# Excercise:
Can we predict person's income just looking at Age - Salary data?
Let's try to find out.

### Data
Let's look at "HR Employee Attrition and Performance" provided by IBM to predict attrition and plot Age - MonthlyIncome relation:

In [None]:
import numpy as np 
import pandas as pd 
income_raw_data = pd.read_csv('../input/WA_Fn-UseC_-HR-Employee-Attrition.csv')
from ggplot import *

In [None]:
ggplot( aes(x='Age', y='MonthlyIncome'), data = income_raw_data) + \
geom_point() +\
theme_bw() + \
ggtitle('Monthly Income by Age - Raw Data')

There are other variables that has very strong impact on MonthlyIncome (like JobRole - see graph below), but let's skip them by purpose.

In [None]:
ggplot( aes(x='Age', y='MonthlyIncome', colour='JobRole'), data = income_raw_data) + \
    geom_point() + \
    stat_smooth(span=0.3, level=0.95) + \
    theme_bw() + \
    ggtitle('Monthly Income by age grouped by JobRole')

Let's try to create some age bins and see if we'll get any trend here:

In [None]:
bins=[-float('inf'), 18, 25, 35, 55, float('inf')]
labels = range(0, len(bins) - 1)
income_raw_data['AgeRange'] = pd.cut(income_raw_data['Age'], bins = bins, labels = labels, retbins=False)
range_stats = income_raw_data[['MonthlyIncome', 'AgeRange']].groupby('AgeRange').agg(['min', 'max', 'mean'])
range_stats.columns = range_stats.columns.get_level_values(1)
range_stats_to_merge = range_stats.reset_index()
range_stats = range_stats.stack()
range_stats = range_stats.reset_index()
range_stats.columns = ['AgeRange', 'stat', 'meanMonthlyIncome']

In [None]:
ggplot(aes(x = 'AgeRange', y='MonthlyIncome'), data = income_raw_data) + \
    geom_boxplot() + \
    theme_bw() + \
    ggtitle('Distribution of MonthlyIncome in age bins')

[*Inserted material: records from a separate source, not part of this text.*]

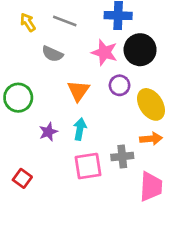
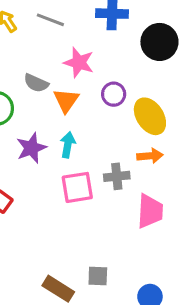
black circle: (140, 50) -> (159, 42), moved
pink star: (104, 52) -> (79, 63), moved
gray semicircle: (52, 54) -> (36, 83), moved
purple star: (48, 132) -> (31, 148), size x1.4

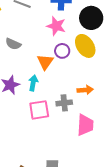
pink star: (79, 63) -> (56, 26), moved
orange triangle: (66, 100) -> (45, 62), moved
yellow ellipse: (150, 116) -> (85, 46), moved

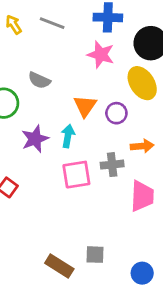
purple circle: (62, 51) -> (116, 113), moved

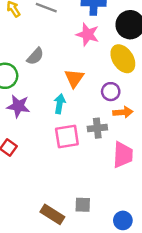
gray semicircle: (39, 80) -> (35, 56), turned -72
purple circle: (116, 113) -> (111, 92), moved
purple star: (35, 139) -> (18, 106), moved, turned 30

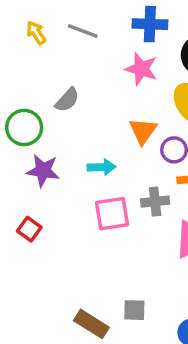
orange triangle: (74, 78) -> (143, 131), moved
cyan arrow: (60, 104) -> (102, 167), turned 78

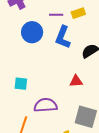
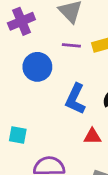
blue L-shape: (63, 37) -> (75, 99), moved

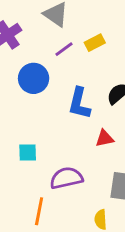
purple line: (71, 45) -> (64, 49), turned -30

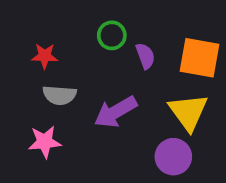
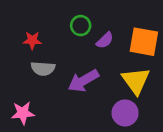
purple semicircle: (145, 56) -> (105, 40), turned 66
pink star: (45, 142) -> (23, 113), moved

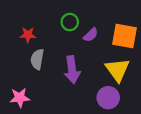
gray semicircle: (43, 69) -> (37, 59), turned 96
purple arrow: (83, 81) -> (72, 70), turned -68

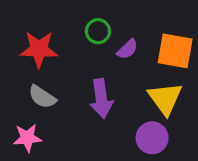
red star: (28, 35) -> (39, 49), size x1.6
gray semicircle: (37, 59) -> (42, 97), moved, turned -66

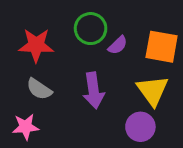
green circle: (98, 31) -> (91, 29), size x1.4

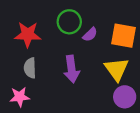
gray semicircle: (39, 89) -> (30, 68), turned 54
purple circle: (140, 127) -> (125, 97), moved

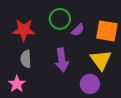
pink star: (20, 97) -> (17, 84), turned -30
purple circle: (125, 97) -> (90, 84), moved

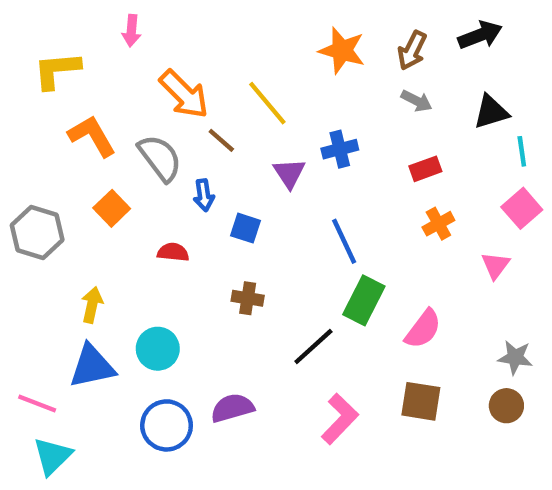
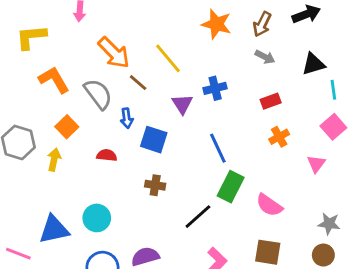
blue square: (245, 228) -> (154, 140), size x1.4
yellow arrow: (92, 305) -> (54, 160), moved
pink semicircle: (423, 329) -> (269, 205), turned 88

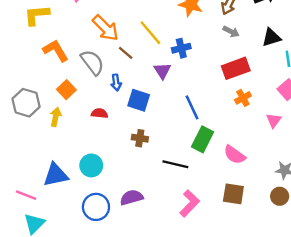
blue cross: (215, 88) -> (181, 48), moved
red rectangle: (271, 101) -> (236, 68), size x1.6
black line: (198, 217) -> (175, 164), turned 55

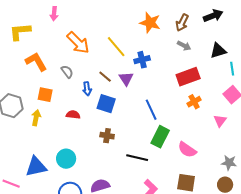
brown line: (126, 53) -> (105, 77), moved
gray semicircle: (92, 62) -> (67, 72), size x0.6
orange square: (66, 90) -> (45, 95), turned -35

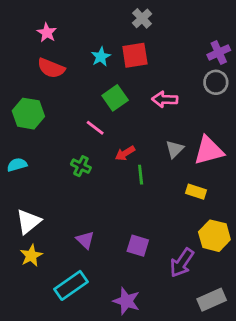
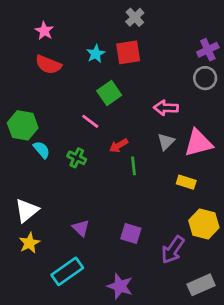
pink arrow: (165, 99) -> (166, 108), moved
green hexagon: (28, 114) -> (23, 125), moved
cyan semicircle: (17, 165) -> (42, 150), moved, turned 66

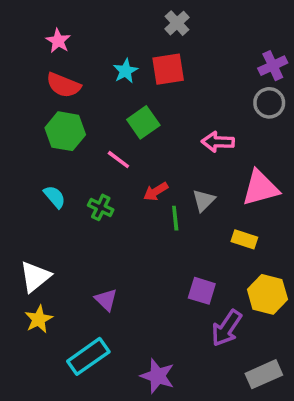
green hexagon: (23, 125) -> (65, 131), moved
gray triangle: (166, 142) -> (204, 200), moved
purple square: (131, 234) -> (202, 291), moved

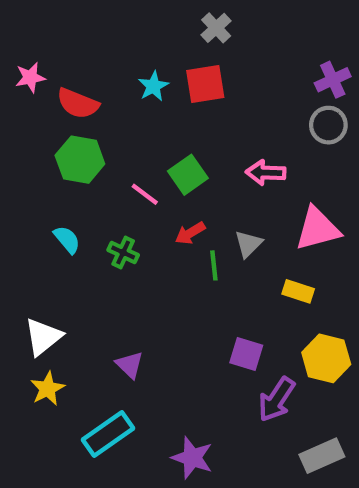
pink star: (58, 41) -> (30, 78), moved, turned 30
green square: (143, 122) -> (188, 175), moved

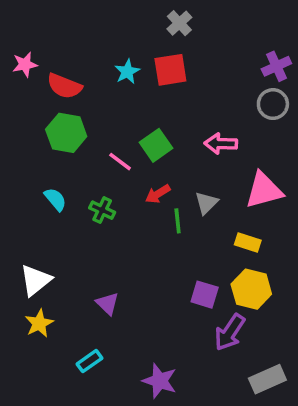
yellow hexagon: (326, 358) -> (251, 289), moved
cyan rectangle: (108, 434) -> (90, 361), size x0.6

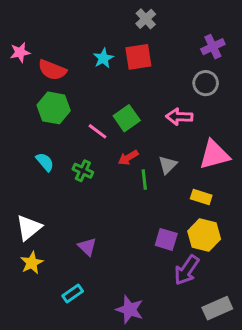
purple cross: (276, 66) -> (213, 47), moved
gray circle: (273, 104) -> (206, 83), moved

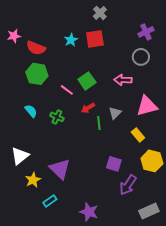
yellow rectangle: (201, 197) -> (138, 135), turned 32
yellow hexagon: (204, 235) -> (152, 161), moved
purple triangle: (87, 247) -> (60, 169), size x1.6
yellow star: (32, 263) -> (33, 180), moved

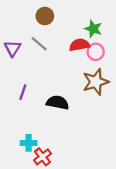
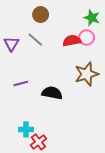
green star: (93, 29) -> (92, 18), moved
pink circle: (96, 52) -> (87, 38), moved
purple line: (23, 92) -> (21, 83), turned 56

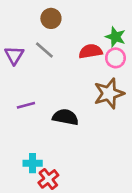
green star: (92, 18) -> (115, 37), moved
pink circle: (87, 38) -> (115, 58), moved

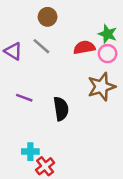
purple triangle: (14, 55) -> (13, 51), turned -30
purple line: (26, 105) -> (24, 98), turned 35
black semicircle: (65, 117) -> (61, 109), turned 70

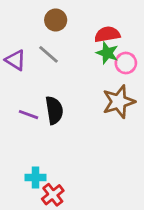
green star: (108, 34) -> (107, 53), moved
red semicircle: (84, 47) -> (107, 34), moved
black semicircle: (61, 109) -> (54, 110), moved

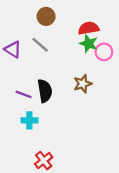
brown star: (119, 102) -> (83, 84), moved, size x0.7
cyan cross: (36, 178) -> (29, 120), moved

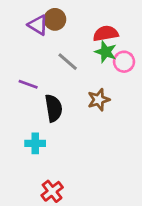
gray line: (40, 45) -> (68, 62), moved
purple triangle: (13, 49) -> (38, 25), moved
purple line: (24, 94) -> (28, 84), moved

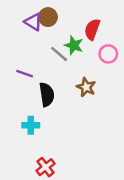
red semicircle: (106, 33) -> (92, 29), turned -60
green star: (106, 52) -> (74, 45), moved
brown star: (99, 100) -> (86, 87), turned -30

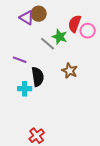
pink circle: (108, 54) -> (88, 31), moved
cyan cross: (31, 125) -> (25, 89), moved

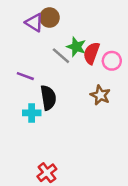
red semicircle: (75, 24) -> (91, 53), moved
pink circle: (88, 31) -> (112, 61), moved
brown star: (70, 71) -> (100, 95), moved

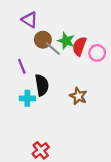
brown circle: (49, 18) -> (43, 40), moved
purple line: (25, 76) -> (22, 66), turned 48
brown star: (100, 95) -> (78, 96), moved

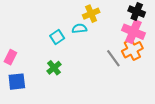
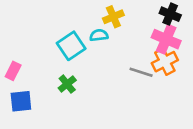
cyan square: (57, 37) -> (71, 46), size x1.5
gray line: (113, 58) -> (141, 72), turned -36

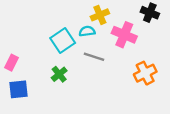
pink cross: (166, 39) -> (124, 35), moved
orange cross: (165, 62) -> (145, 73), moved
gray line: (141, 72) -> (94, 57), moved

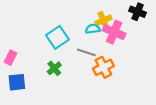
yellow cross: (100, 15) -> (103, 20), moved
cyan semicircle: (87, 31) -> (93, 29), moved
orange cross: (145, 73) -> (103, 67), moved

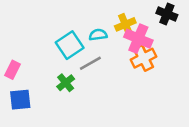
cyan semicircle: (93, 29) -> (98, 35), moved
gray line: (86, 52) -> (90, 63), moved, turned -48
orange cross: (103, 67) -> (144, 58), moved

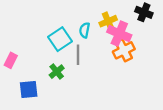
cyan semicircle: (98, 35) -> (85, 30), turned -72
gray line: (90, 63) -> (78, 55), turned -60
blue square: (20, 100) -> (29, 89), moved

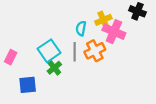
cyan square: (60, 39) -> (49, 51), moved
orange cross: (124, 50) -> (95, 51), moved

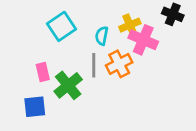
cyan square: (49, 51) -> (62, 26), moved
pink rectangle: (11, 57) -> (43, 72), moved, turned -40
green cross: (54, 68) -> (68, 85), size x1.5

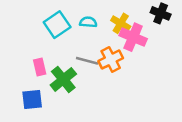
yellow cross: (130, 25) -> (121, 23), turned -36
cyan semicircle: (102, 36) -> (88, 22), moved, turned 84
gray line: (94, 65) -> (87, 61), turned -75

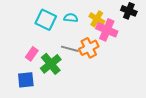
cyan square: (57, 25) -> (46, 20), turned -30
pink rectangle: (40, 67) -> (32, 54), turned 48

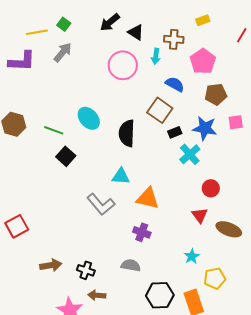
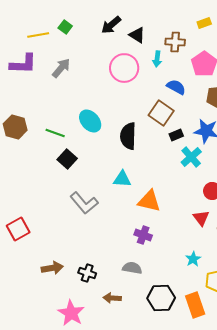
gray arrow: (63, 52) -> (61, 68), moved
gray L-shape: (101, 204) -> (84, 203), moved
brown arrow: (97, 295) -> (112, 298), moved

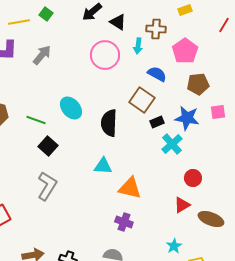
gray L-shape: (84, 203) -> (47, 186), moved, turned -108
red triangle: (201, 218) -> (182, 205), turned 36

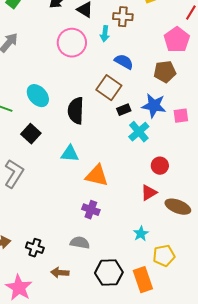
pink pentagon: (185, 51) -> (177, 40), moved
pink square: (218, 112) -> (181, 116), moved
black square: (48, 146) -> (31, 134), moved

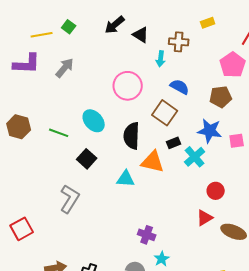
pink circle: (72, 43) -> (128, 86), moved
black rectangle: (124, 110) -> (174, 143), moved
orange triangle: (97, 176) -> (153, 162), moved
cyan star: (141, 234) -> (162, 259), moved

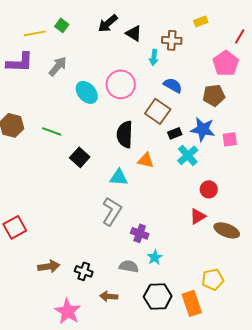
cyan ellipse: (94, 121) -> (87, 92), moved
black rectangle: (174, 143) -> (175, 133), moved
orange triangle: (153, 162) -> (146, 160), size x0.7
gray L-shape: (70, 199) -> (112, 211), moved

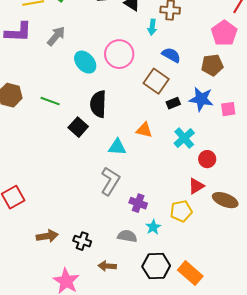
black semicircle: (125, 134) -> (98, 104), moved
cyan cross: (188, 155) -> (184, 138), moved
yellow pentagon: (213, 279) -> (181, 211), moved
orange rectangle: (192, 303) -> (190, 273), turned -30

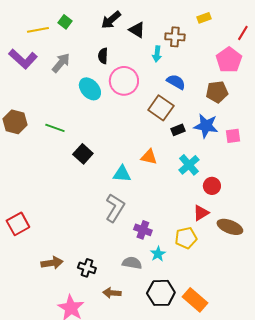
purple L-shape: (18, 32) -> (23, 59), turned 40
black semicircle: (98, 104) -> (103, 56), moved, size x0.6

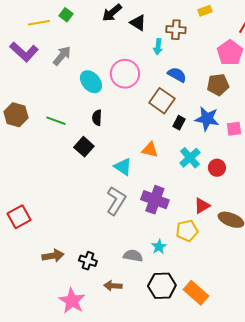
black semicircle: (103, 56) -> (97, 118), moved
black rectangle: (178, 130) -> (179, 123), turned -40
cyan triangle: (122, 174) -> (123, 167), turned 30
red circle: (212, 186) -> (217, 168), moved
purple cross: (143, 230) -> (155, 200), moved, size x1.5

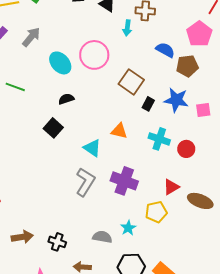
blue semicircle: (177, 75) -> (165, 50), moved
black semicircle: (97, 118) -> (66, 99), turned 70
green line: (56, 121) -> (15, 87), moved
cyan cross: (190, 158) -> (159, 139), turned -30

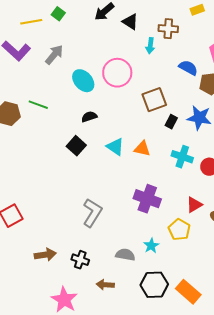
brown square: (131, 82) -> (154, 100), turned 35
cyan triangle: (92, 148) -> (115, 147), moved
gray L-shape: (85, 182) -> (92, 213), moved
yellow pentagon: (156, 212) -> (179, 230), turned -30

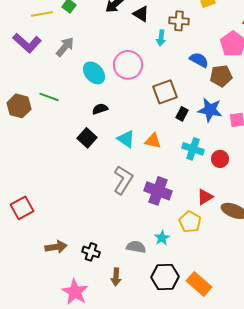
gray L-shape: (92, 213) -> (123, 180), moved
brown arrow: (105, 285) -> (116, 277), turned -90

We can observe some positive trend, but we have very high variability that is increasing with age. Varaiblity is much higher that trend  - not sure if using age as only dimention makes any sense for this data. But let's try to do the best we can.

 ## Naive prediction
Let's try some naive approach - use mean and age bins to calculate mean increases in bins, and than use them to estimate person's income.

In [None]:
data_to_merge = income_raw_data[['Age', 'AgeRange', 'EmployeeNumber', 'MonthlyIncome']].copy()
data_to_merge['OriginalAgeRange'] = data_to_merge['AgeRange']
data_to_merge = data_to_merge.merge(range_stats_to_merge, on='AgeRange')
data_to_merge['distance_to_mean'] = (data_to_merge['MonthlyIncome'] - data_to_merge['mean']) 
predictions_users = data_to_merge[['EmployeeNumber', 'Age', 'OriginalAgeRange', 'MonthlyIncome', 'distance_to_mean']].copy()
predictions_users['key'] = 1
predictions_ranges = range_stats_to_merge[['AgeRange', 'mean']].copy()
predictions_ranges['key'] = 1
predictions_users = predictions_users.merge(predictions_ranges, on='key')
predictions_users['PredictedIncome'] = predictions_users['mean'] + predictions_users['distance_to_mean']
predictions_users = predictions_users[['EmployeeNumber', 'Age', 'OriginalAgeRange', 'MonthlyIncome', 'AgeRange', 'PredictedIncome']]

In [None]:
predictions_users.head(10)

## Validation
Unfortunately there is no timeseries data in per-person resolution to validate predictions. 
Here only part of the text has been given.